Этот, с деревянной сумкой, прошел по сцене за кулисы и вынес оттуда крест и укрепил его посреди сцены. „Вот!“ — громко заорал он на весь зал, и все в зале страшно заорали. Потом он ушел и долго не появлялся, а когда появился, то шел не сам, а его несли на носилках четыре желтые старухи с глупыми лицами, они положили его рядом с крестом и стали что-то петь. Тогда этот, с фонариком, встал из своей умершей позы и тоже начал петь. Они все пели какую-то странную песню, нельзя было разобрать ни слова, одни подвывания и пришептывания. В зале все молча смотрели на это, и я тоже смотрел и не знал, куда мне уйти — мне было скучно не только внутри этого балагана, но и снаружи, потому что в наше время везде скука. И я остался и скрипел зубами, вот что.

Вдруг этот, с деревянной сумкой, тоже встал из своей умершей позы и показал всему залу и своим товарищам на меня. Все обернулись ко мне, стали зыркать на меня своими дурацкими глазами. Потом из-за кулис вылез здоровенный солдат в медицинском халате и пошел ко мне. Все встали на ноги, чтобы посмотреть, что тут будет.

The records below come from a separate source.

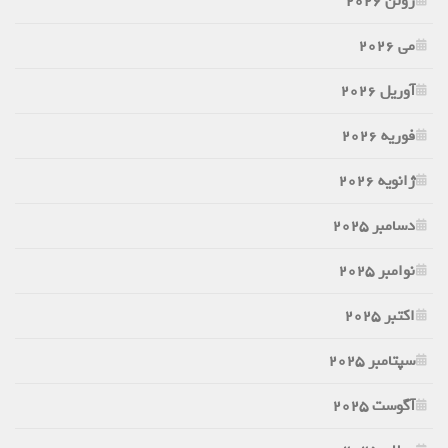
ژوئن 2026
می 2026
آوریل 2026
فوریه 2026
ژانویه 2026
دسامبر 2025
نوامبر 2025
اکتبر 2025
سپتامبر 2025
آگوست 2025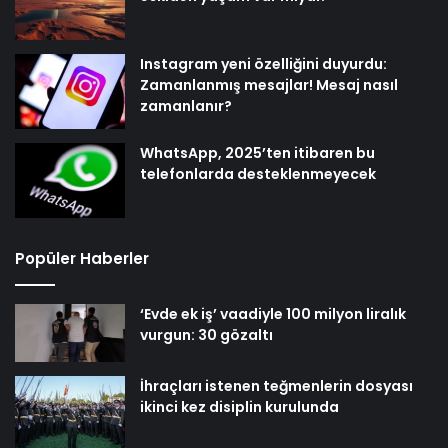
Instagram yeni özelliğini duyurdu:
Zamanlanmış mesajlar! Mesaj nasıl
zamanlanır?
WhatsApp, 2025’ten itibaren bu
telefonlarda desteklenmeyecek
Popüler Haberler
‘Evde ek iş’ vaadiyle 100 milyon liralık
vurgun: 30 gözaltı
İhraçları istenen teğmenlerin dosyası
ikinci kez disiplin kurulunda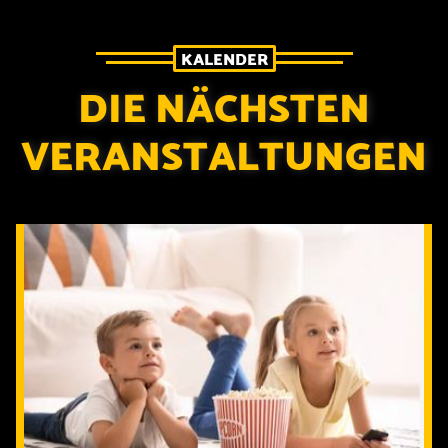
KALENDER
DIE NÄCHSTEN
VERANSTALTUNGEN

Я тоже встал, потому что мне было интересно, что тут происходит. Это „доктор" подошел ко мне, молча положил меня на плечо и понес на. сцену. На сцене пахло свежесрубленным деревом и красками. Кругом валялись какие-то пестрые тряпки и люди головами вниз. Кровь стала приливать к моей голове, и к сказал, что мне нехорошо и пора меня перевернуть и объяснить, что тут происходит, и если мне будет плохо, то и им будет плохо, потому что это будет так. Тот, который не выпускал из рук фонарик, ударил меня кулаком в нос и сказал, что меня сейчас будут наказывать и что я должен молчать и ждать, когда они решат, как именно меня будут наказывать. Мне захотелось ударить этого, с фонариком, и он это понял и еще раз сильно ударил меня в нос, и мне стало спокойно и уютно. Я видел, что какая-то женская фигура подняла вниз руки и что-то громко спросила у зала, и зал ответил ей громким гулом. Тогда меня повалили на пол и стали гвоздями прибивать к кресту, как христосика какого-то. Мне пробили руки и ноги, а голову привязали к верхушке креста. Крест подняли торчком, и я повис над залом как дурак. Эти ненормальные стали ходить вокруг меня на четвереньках и выть свои песенки. Я закричал с креста всем, кто я есть такой и что всем им будет плохо, когда я спущусь и мои конечности заживут. Они меня не слушали, а целовали мои ноги и продолжали петь. Потом на сцену вышел новый тип метра в два ростом и толстый. Он подошел ко мне и спросил: „Ты не передумал?" — „Нет!" — закричав я громко, хотя не понимал, чего от меня требует этот верзила. Тогда и он меня стукнул.